Me agrada recordar el anuncio que hace la naturaleza cuando saldrá nucú, y le llamo así porque es una especie de indicador para estar  al pendiente si se quiere recolectarlo; el anuncio lo hacen una especie de insectos, ‘pequeñas palomitas’, así les llamamos en mi familia. Estas palomitas comienzan a  revolotear y se ponen cerca de donde hay luz.
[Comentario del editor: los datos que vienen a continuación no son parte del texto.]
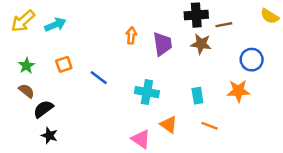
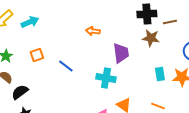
orange arrow: (131, 36) -> (93, 31), turned -88
purple trapezoid: (163, 44) -> (121, 53), moved
cyan rectangle: (197, 96) -> (160, 74), moved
Se acostumbra dejar focos prendidos toda la noche, la luz es un factor clave para atraer a las hormigas, así como también es muy importante madrugar para poder ‘agarrar nucú’. Del proceso de recolección no les cuento porque no he tenido esa experiencia, lo que he escuchado es que debe tenerse práctica para no ser presa de los piquetes de las hormigas.

La preparación del nucú implica todo un proceso de trabajo, suele ser laborioso y en la actualidad es probable que muchas personas no sepan cocinarlo.

Cada año espero con gusto esta temporada para degustar nucú, no puedo evitar que vengan a mi mente las diversas imágenes de las anécdotas que hay en mi contexto en torno a este alimento. Llegaron las lluvias… y el  nucú, alegres los corazones, ojalá muchas generaciones puedan continuar disfrutando de conocer y degustar este platillo.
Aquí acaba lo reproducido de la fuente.